Retrouvez un point sur les faits marquants en matière de droit social et du travail réalisé par votre équipe juridique SNPNC-FO.

ADOPTION DE LA LOI PORTANT SUR LE MARCHÉ DU TRAVAIL

 

Comme présenté lors de la dernière veille, le projet de loi portant sur le marché du travail a été adopté le 21 décembre 2022 à l’issue de l’utilisation par le gouvernement de l’article 49 alinéa 3 de la Constitution (dit 49.3). La loi est donc entrée en vigueur le 22 décembre dernier (Loi n°2022-1598). Plusieurs points doivent attirer l’attention notamment :

 

La démission en cas d’abandon de poste :

 

La loi insère un nouvel article L.1237-1-1 dans le Code du travail disposant que le salarié qui abandonnera son poste de travail sera considéré comme démissionnaire, le privant dès lors des allocations chômages.

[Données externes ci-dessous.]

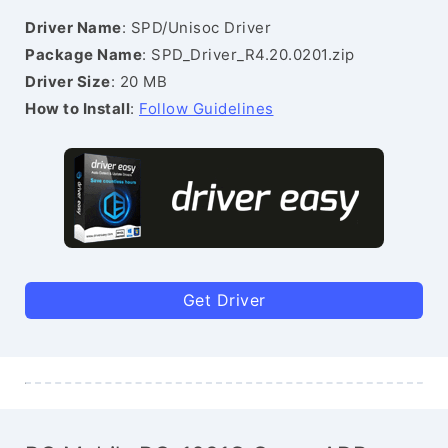
Driver Name
: SPD/Unisoc Driver
Package Name
: SPD_Driver_R4.20.0201.zip
Driver Size
: 20 MB
How to Install
:
Follow Guidelines
Get Driver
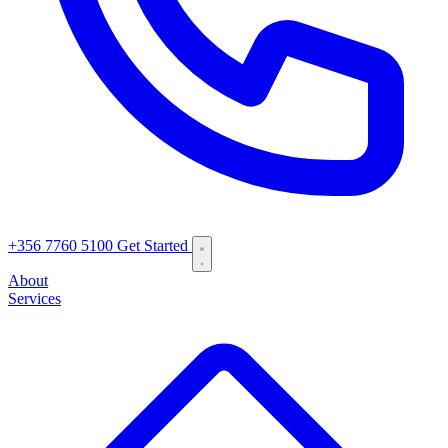
+356 7760 5100
Get Started
About
Services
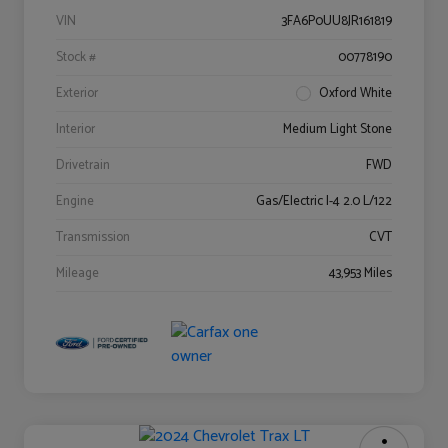
VIN
3FA6P0UU8JR161819
Stock #
00778190
Exterior
Oxford White
Interior
Medium Light Stone
Drivetrain
FWD
Engine
Gas/Electric I-4 2.0 L/122
Transmission
CVT
Mileage
43,953 Miles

Avant toute chose, un abandon de poste est caractérisé lorsque le salarié qui occupe un poste le quitte sans autorisation ou lorsque ledit salarié ne se rend plus au travail sans justification d’absence. La nouvelle loi créée une présomption de démission s’agissant du salarié qui abandonne volontairement son poste et ne reprend pas le travail. Une certaine rigueur procédurale doit cependant être respectée par l’employeur qui devra mettre en demeure le salarié de reprendre le travail et de justifier son absence par LRAR ou par lettre remise en main propre contre décharge. La présomption de démission est une présomption simple de telle sorte que le salarié pourra saisir le Conseil de Prud’hommes compétent afin de contester la rupture de son contrat en démontrant que son abandon de poste n’était pas volontaire et que son absence était justifiée.    

 

Le changement des règles relatives à l’indemnisation chômage :

 

Plusieurs changements ont été opérés sur le sujet mais nous nous concentrerons ici sur la modulation de l’indemnisation en fonction de la conjoncture économique ainsi que sur la restriction du droit à l’indemnisation vis-à-vis de certains salariés.

 

Sur la modulation des droits à l’indemnisation chômage : Est inclus un nouvel article L.5422-2-2 au sein du code du travail qui dispose que « les conditions d’activité antérieure pour l’ouverture ou le rechargement des droits et la durée des droits à l’allocation d’assurance peuvent être modulées en tenant compte d’indicateurs conjoncturels sur l’emploi et le fonctionnement du marché du travail ». Le décret est toujours en attente quant à l’application de ces dispositions mais selon le ministre du travail le 21 novembre, la modulation impacterait la durée d’indemnisation et pourrait correspondre à :

  • Si le taux de chômage atteint 9% ou qu’une hausse trimestrielle de 0,8 point est constatée, cette durée resterait similaire à ce que l’on connait (minimum 130 jours ou 910 heures).
  • Si la conjoncture économique est plus favorable, la durée pourrait être réduite de 25%.

 

Sur la restriction du droit à l’indemnisation vis-à-vis de certains salariés : la loi du 21 décembre 2022 sur le marché du travail prévoit l’exclusion du bénéfice des indemnités chômage des salariés en CDD ou en contrat de mission qui refuseraient à deux reprises une proposition de CDI (nouveaux articles L.1243-11-1 et L.1251-33-1 Code du travail). Encore une fois, il est toutefois nécessaire que soient caractérisées plusieurs conditions : sont concernés les salariés qui refuseraient un CDI pour occuper le même emploi ou un emploi similaire à deux reprises au cours des 12 derniers mois  notamment à l’issue d’un CDD si la rémunération proposée est au moins équivalente, la durée du travail est équivalente, la classification est la même et le lieu de travail également.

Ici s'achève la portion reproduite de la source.